**Problem to work on:** Below are some entries. Copy each line in them that holds "MHPS".

BEGIN Dataset content

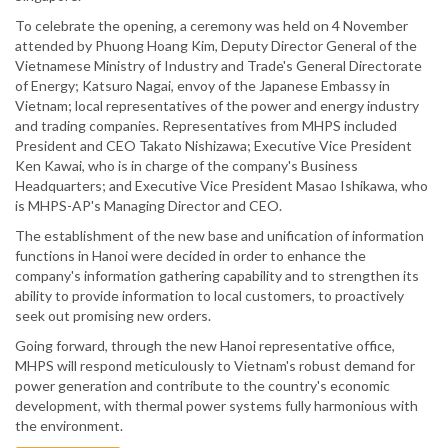
To celebrate the opening, a ceremony was held on 4 November
attended by Phuong Hoang Kim, Deputy Director General of the
Vietnamese Ministry of Industry and Trade's General Directorate
of Energy; Katsuro Nagai, envoy of the Japanese Embassy in
Vietnam; local representatives of the power and energy industry
and trading companies. Representatives from MHPS included
President and CEO Takato Nishizawa; Executive Vice President
Ken Kawai, who is in charge of the company's Business
Headquarters; and Executive Vice President Masao Ishikawa, who
is MHPS-AP's Managing Director and CEO.
The establishment of the new base and unification of information
functions in Hanoi were decided in order to enhance the
company's information gathering capability and to strengthen its
ability to provide information to local customers, to proactively
seek out promising new orders.
Going forward, through the new Hanoi representative office,
MHPS will respond meticulously to Vietnam's robust demand for
power generation and contribute to the country's economic
development, with thermal power systems fully harmonious with
the environment.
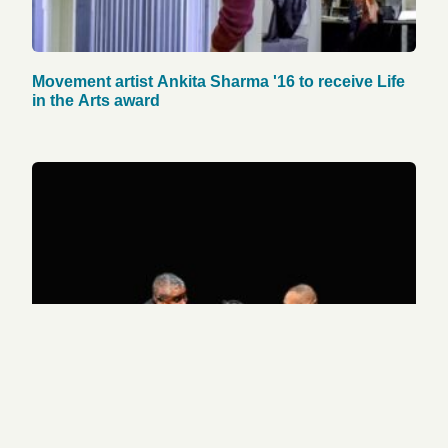
Movement artist Ankita Sharma '16 to receive Life
in the Arts award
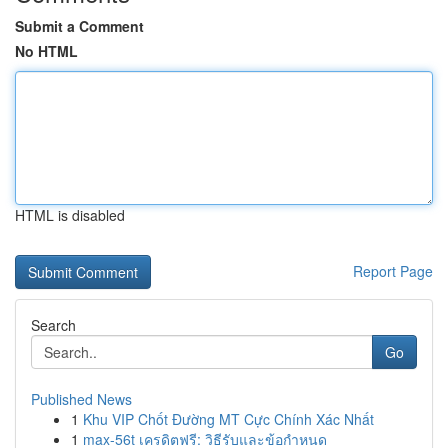
Submit a Comment
No HTML
HTML is disabled
Report Page
Search
Go
Published News
1
Khu VIP Chốt Đường MT Cực Chính Xác Nhất
1
max-56t เครดิตฟรี: วิธีรับและข้อกำหนด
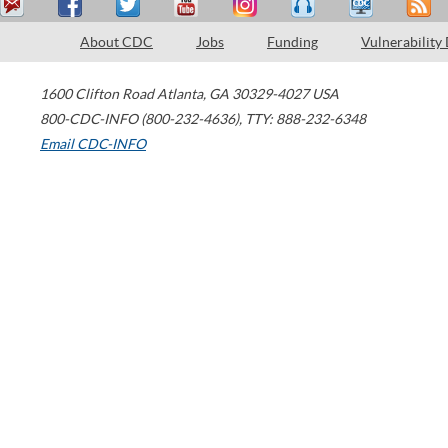
About CDC
Jobs
Funding
Vulnerability
1600 Clifton Road
Atlanta
,
GA
30329-4027
USA
800-CDC-INFO (800-232-4636)
,
TTY: 888-232-6348
Email CDC-INFO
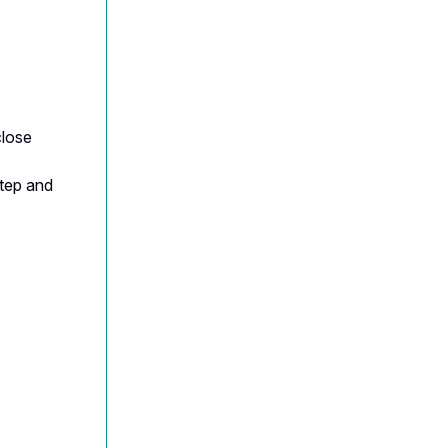
close
step and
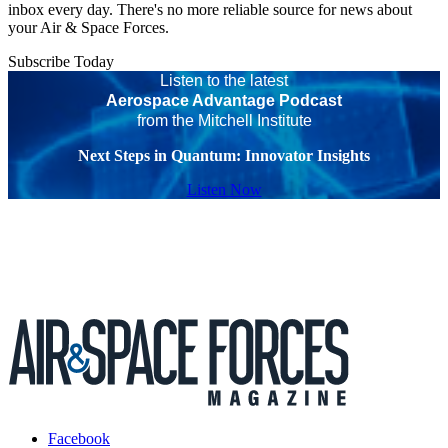
inbox every day. There's no more reliable source for news about
your Air & Space Forces.
Subscribe Today
Listen to the latest
Aerospace Advantage Podcast
from the Mitchell Institute
Next Steps in Quantum: Innovator Insights
Listen Now
Facebook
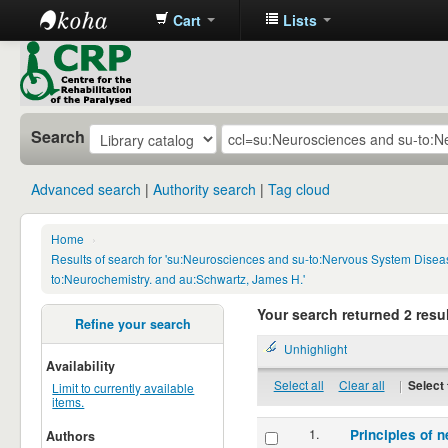
Cart
Lists
CRP
Library
Search
Advanced search
Authority search
Tag cloud
Home
›
Results of search for 'su:Neurosciences and su-to:Nervous System Disea
to:Neurochemistry. and au:Schwartz, James H.'
Your search returned 2 resul
Refine your search
Unhighlight
Availability
Select all
Clear all
|
Select 
Limit to currently available
items.
1.
Principles of n
Authors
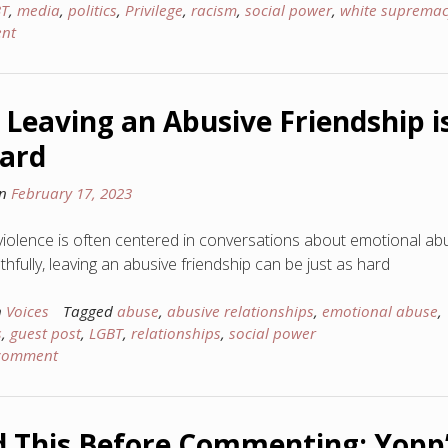
BT
,
media
,
politics
,
Privilege
,
racism
,
social power
,
white supremac
nt
Leaving an Abusive Friendship i
ard
on
February 17, 2023
violence is often centered in conversations about emotional ab
hfully, leaving an abusive friendship can be just as hard
n
Voices
Tagged
abuse
,
abusive relationships
,
emotional abuse
,
s
,
guest post
,
LGBT
,
relationships
,
social power
 comment
 This Before Commenting: Yopp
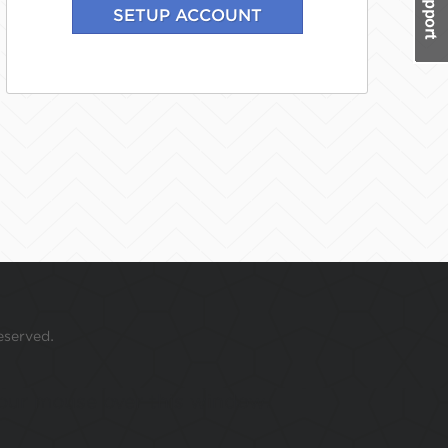
eserved.
 your mouse over this window.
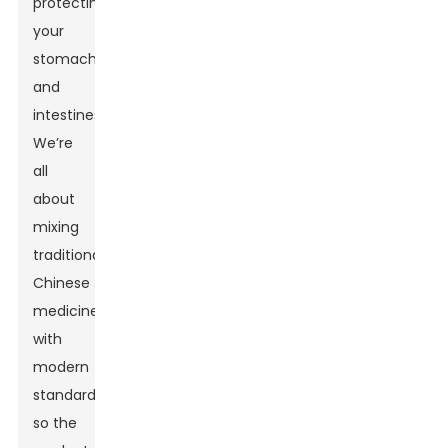
protecting
your
stomach
and
intestines.
We’re
all
about
mixing
traditional
Chinese
medicine
with
modern
standards,
so the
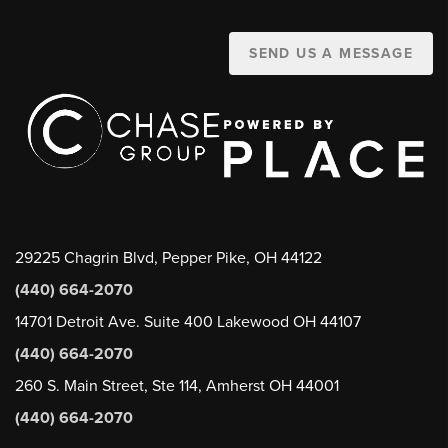
SEND US A MESSAGE
29225 Chagrin Blvd, Pepper Pike, OH 44122
(440) 664-2070
14701 Detroit Ave. Suite 400 Lakewood OH 44107
(440) 664-2070
260 S. Main Street, Ste 114, Amherst OH 44001
(440) 664-2070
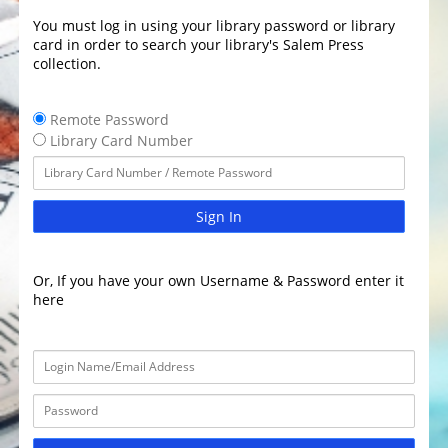
You must log in using your library password or library
card in order to search your library's Salem Press
collection.
Remote Password
Library Card Number
Sign In
Or, If you have your own Username & Password enter it
here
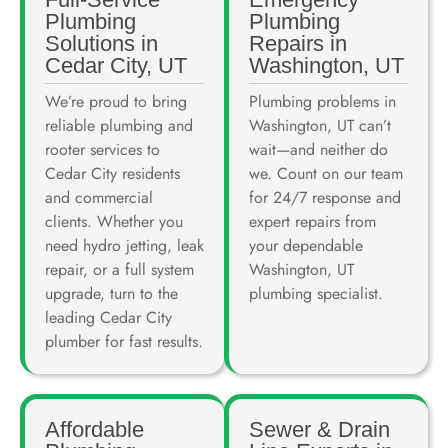
Plumbing
Plumbing
Solutions in
Repairs in
Cedar City, UT
Washington, UT
We’re proud to bring
Plumbing problems in
reliable plumbing and
Washington, UT can’t
rooter services to
wait—and neither do
Cedar City residents
we. Count on our team
and commercial
for 24/7 response and
clients. Whether you
expert repairs from
need hydro jetting, leak
your dependable
repair, or a full system
Washington, UT
upgrade, turn to the
plumbing specialist.
leading Cedar City
plumber for fast results.
Affordable
Sewer & Drain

END Dataset content

**Solution to this exercise:**
and trading companies. Representatives from MHPS included
is MHPS-AP's Managing Director and CEO.
MHPS will respond meticulously to Vietnam's robust demand for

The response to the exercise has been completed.